Zimbabwe’s football authorities knee-jerk bid to rescue the national team’s poor fortunes in the World Cup qualifiers by firing coach Zdravko Logarusic may come back to haunt them if they fail to pay the Croat’s US$ 90 000 (R1,3 million) settlement.

Logarusic, popularly known as Loga was fired on Sunday after picking only one point from Zimbabwe’s first two matches in Group G of the 2022 World Cup first round of qualifiers.

In total, the Warriors only won one match out of 14 under the Croatian coach’s tutelage.

As part of his severance package, Loga is expected to be paid by ZIFA US$35 000 for the termination of his contract, which still had five months left.

Loga was earning US$7000 (R101 000) a month.

On top of that, the outspoken coach was promised 10% of the US$550 000 prize money Zimbabwe got from CAF for qualifying for AFCON 2021.

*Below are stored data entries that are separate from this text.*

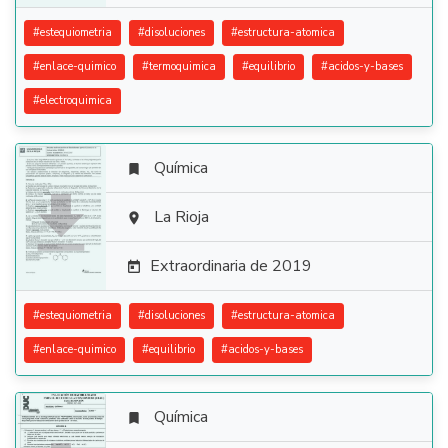
#
estequiometria
#
disoluciones
#
estructura-atomica
#
enlace-quimico
#
termoquimica
#
equilibrio
#
acidos-y-bases
#
electroquimica
Química


La Rioja

Extraordinaria de 2019

#
estequiometria
#
disoluciones
#
estructura-atomica
#
enlace-quimico
#
equilibrio
#
acidos-y-bases
Química

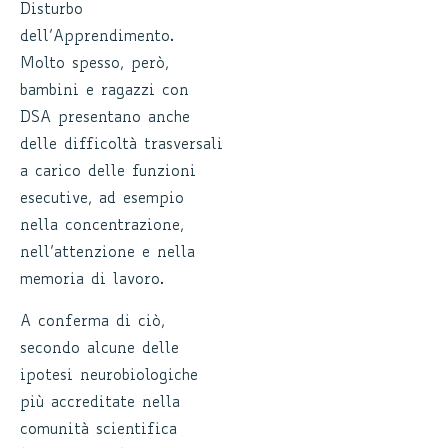
Disturbo
dell’Apprendimento.
Molto spesso, però,
bambini e ragazzi con
DSA presentano anche
delle difficoltà trasversali
a carico delle funzioni
esecutive, ad esempio
nella concentrazione,
nell’attenzione e nella
memoria di lavoro.
A conferma di ciò,
secondo alcune delle
ipotesi neurobiologiche
più accreditate nella
comunità scientifica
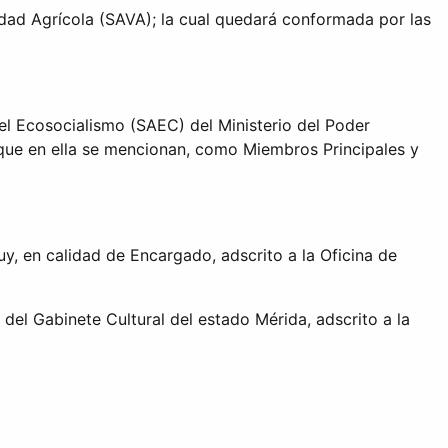
dad Agrícola (SAVA); la cual quedará conformada por las
el Ecosocialismo (SAEC) del Ministerio del Poder
 que en ella se mencionan, como Miembros Principales y
y, en calidad de Encargado, adscrito a la Oficina de
el Gabinete Cultural del estado Mérida, adscrito a la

Loga’s share of the CAF prize money is US$55 000. In total – meaning his total settlement due is US$90 000.

It remains to be seen if cash-strapped ZIFA will be able to pay Logarusic his settlement.

ZIFA’s communications and competition manager refused to comment on the matter when contacted by The Bulrushes on Thursday.

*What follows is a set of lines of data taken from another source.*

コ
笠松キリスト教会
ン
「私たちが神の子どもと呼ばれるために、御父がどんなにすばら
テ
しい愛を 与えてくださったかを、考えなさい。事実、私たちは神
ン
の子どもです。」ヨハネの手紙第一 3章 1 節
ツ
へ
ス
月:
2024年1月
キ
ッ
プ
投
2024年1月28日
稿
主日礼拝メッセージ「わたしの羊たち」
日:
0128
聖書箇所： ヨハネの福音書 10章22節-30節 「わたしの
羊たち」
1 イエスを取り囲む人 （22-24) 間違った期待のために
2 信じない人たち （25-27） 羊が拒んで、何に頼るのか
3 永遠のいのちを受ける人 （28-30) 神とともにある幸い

Ironically, Zimbabwe’s football governing body still owes Norman Mapeza, who was appointed interim coach on Wednesday.

Mapeza is owed the money by ZiFA from his previous stints as Warriors coach.

ZIFA is still to pay the US$100 000 it owes former national team coach Callisto Pasuwa, who led Zimbabwe to the 2017 AFCON finals in Gabon.

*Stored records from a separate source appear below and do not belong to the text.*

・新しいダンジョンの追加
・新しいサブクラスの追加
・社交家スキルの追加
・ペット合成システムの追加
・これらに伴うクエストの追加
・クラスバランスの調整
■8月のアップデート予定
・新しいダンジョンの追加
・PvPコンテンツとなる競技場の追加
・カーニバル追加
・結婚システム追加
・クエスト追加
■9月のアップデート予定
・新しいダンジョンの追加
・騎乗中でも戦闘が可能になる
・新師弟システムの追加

Zimbabwe was banned from the 2018 World Cup qualifying for failing to pay its former national team coach Jose Claudinei Georgini.

The Brazilian football manager nicknamed Valinhos managed the Warriors from January to November 2008.

Zimbabwe’s participation in the qualifiers for the 2022 World Cup in Qatar was also under threat over the US $150 000 it ows to Belgian coach Tom Saintfei.

The Belgian was deported on his first day of training after engaging in his duties without a work permit in 2010.